◆ **Data for review**

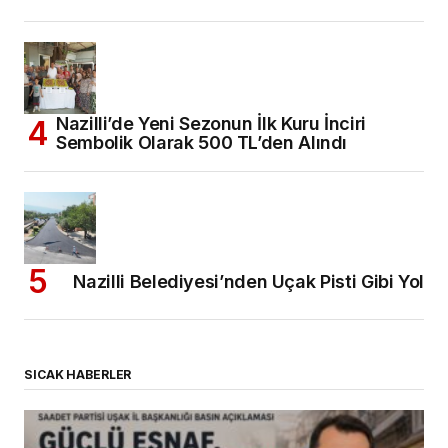
Nazilli’de Yeni Sezonun İlk Kuru İnciri
Sembolik Olarak 500 TL’den Alındı
Nazilli Belediyesi’nden Uçak Pisti Gibi Yol
SICAK HABERLER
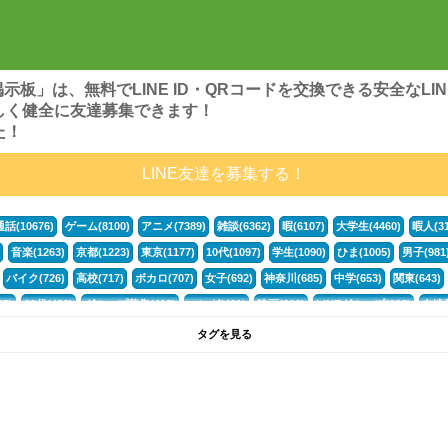
ンズ掲示板」は、無料でLINE ID・QRコードを交換できる安全な
しく健全に友達募集できます！
た！
LINE友達を募集する！
通話(10676)
ゲーム(8100)
アニメ(7389)
雑談(6362)
暇(6107)
大学生(4460)
暇人(31
音楽(1263)
京都(1223)
東京(1177)
10代(1097)
学生(1090)
ひま(1005)
男子(981
バイク(726)
高校(717)
ボカロ(707)
女子(692)
神奈川(685)
中学(653)
関東(643)
5)
30代(433)
グループ募集(412)
マンガ(401)
映画(396)
LINEグループ(388)
友達募
暇電(349)
千葉(336)
北海道(322)
フォートナイト(320)
荒野行動(319)
埼玉(318)
専
タグを見る
3(265)
JK(263)
福岡(260)
プロセカ(260)
腐女子(253)
かまちょ(246)
雑談グループ(
ps4(189)
料理(187)
アニメ好き(184)
マイクラ(181)
LINE通話(180)
LINE友達募集(1
声優(159)
サッカー(159)
モンハン(158)
相談(155)
すべてのタグを見る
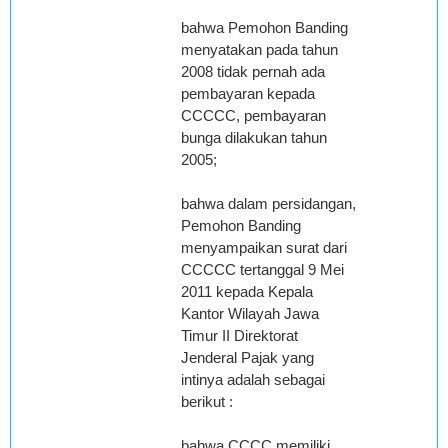
bahwa Pemohon Banding
menyatakan pada tahun
2008 tidak pernah ada
pembayaran kepada
CCCCC, pembayaran
bunga dilakukan tahun
2005;
bahwa dalam persidangan,
Pemohon Banding
menyampaikan surat dari
CCCCC tertanggal 9 Mei
2011 kepada Kepala
Kantor Wilayah Jawa
Timur II Direktorat
Jenderal Pajak yang
intinya adalah sebagai
berikut :
bahwa CCCC memiliki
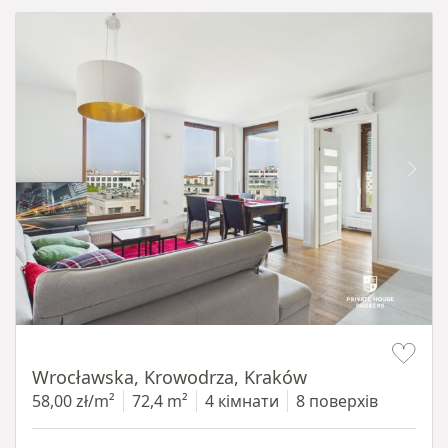
Item 1 of 11
Wrocławska, Krowodrza, Kraków
58,00 zł/m²
72,4 m²
4 кімнати
8 поверхів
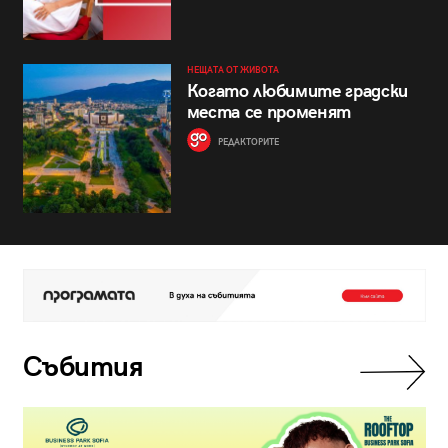
НЕЩАТА ОТ ЖИВОТА
Когато любимите градски
места се променят
РЕДАКТОРИТЕ
Събития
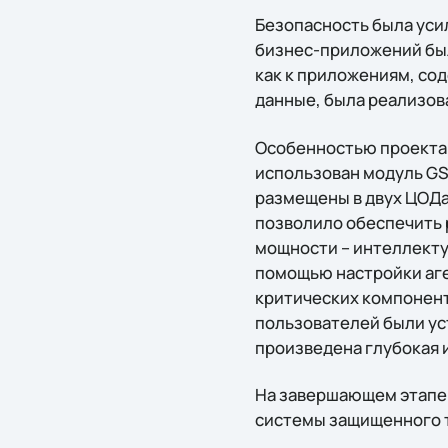
Безопасность была уси
бизнес-приложений был
как к приложениям, с
данные, была реализов
Особенностью проекта 
использован модуль GSL
размещены в двух ЦОДа
позволило обеспечить
мощности – интеллекту
помощью настройки аг
критических компонент
пользователей были ус
произведена глубокая и
На завершающем этапе 
системы защищенного 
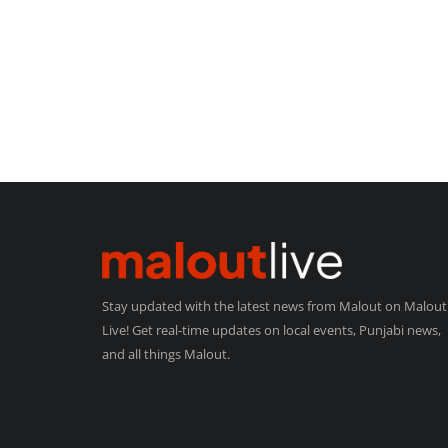
Stay updated with the latest news from Malout on Malout
Live! Get real-time updates on local events, Punjabi news,
and all things Malout.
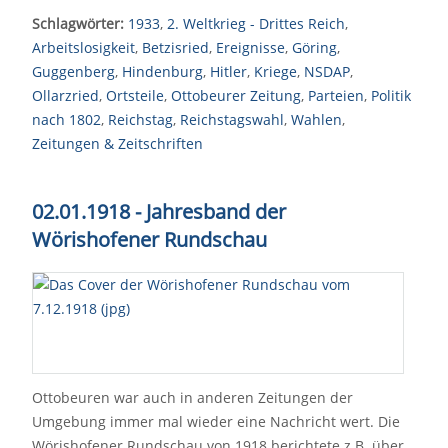
Schlagwörter:
1933
,
2. Weltkrieg - Drittes Reich
,
Arbeitslosigkeit
,
Betzisried
,
Ereignisse
,
Göring
,
Guggenberg
,
Hindenburg
,
Hitler
,
Kriege
,
NSDAP
,
Ollarzried
,
Ortsteile
,
Ottobeurer Zeitung
,
Parteien
,
Politik
nach 1802
,
Reichstag
,
Reichstagswahl
,
Wahlen
,
Zeitungen & Zeitschriften
02.01.1918 - Jahresband der
Wörishofener Rundschau
Ottobeuren war auch in anderen Zeitungen der
Umgebung immer mal wieder eine Nachricht wert. Die
Wörishofener Rundschau von 1918 berichtete z.B. über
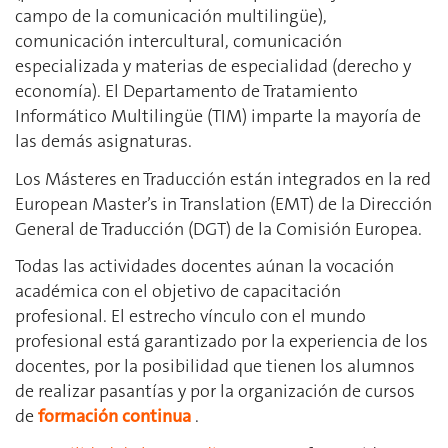
campo de la comunicación multilingüe),
comunicación intercultural, comunicación
especializada y materias de especialidad (derecho y
economía). El Departamento de Tratamiento
Informático Multilingüe (TIM) imparte la mayoría de
las demás asignaturas.
Los Másteres en Traducción están integrados en la red
European Master’s in Translation (EMT) de la Dirección
General de Traducción (DGT) de la Comisión Europea.
Todas las actividades docentes aúnan la vocación
académica con el objetivo de capacitación
profesional. El estrecho vínculo con el mundo
profesional está garantizado por la experiencia de los
docentes, por la posibilidad que tienen los alumnos
de realizar pasantías y por la organización de cursos
de
formación continua
.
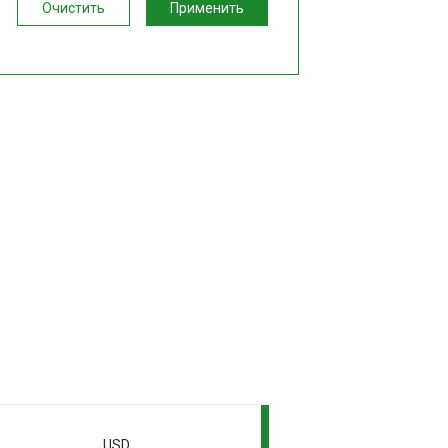
Очистить
Применить
USD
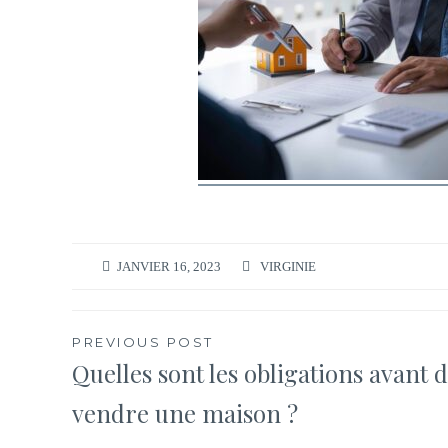
JANVIER 16, 2023
VIRGINIE
Navigation
PREVIOUS POST
Quelles sont les obligations avant 
de
vendre une maison ?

◆ **What to produce**
Copy all lines from the material that contain "Traducción".

◆ **Result below**
Los Másteres en Traducción están integrados en la red
General de Traducción (DGT) de la Comisión Europea.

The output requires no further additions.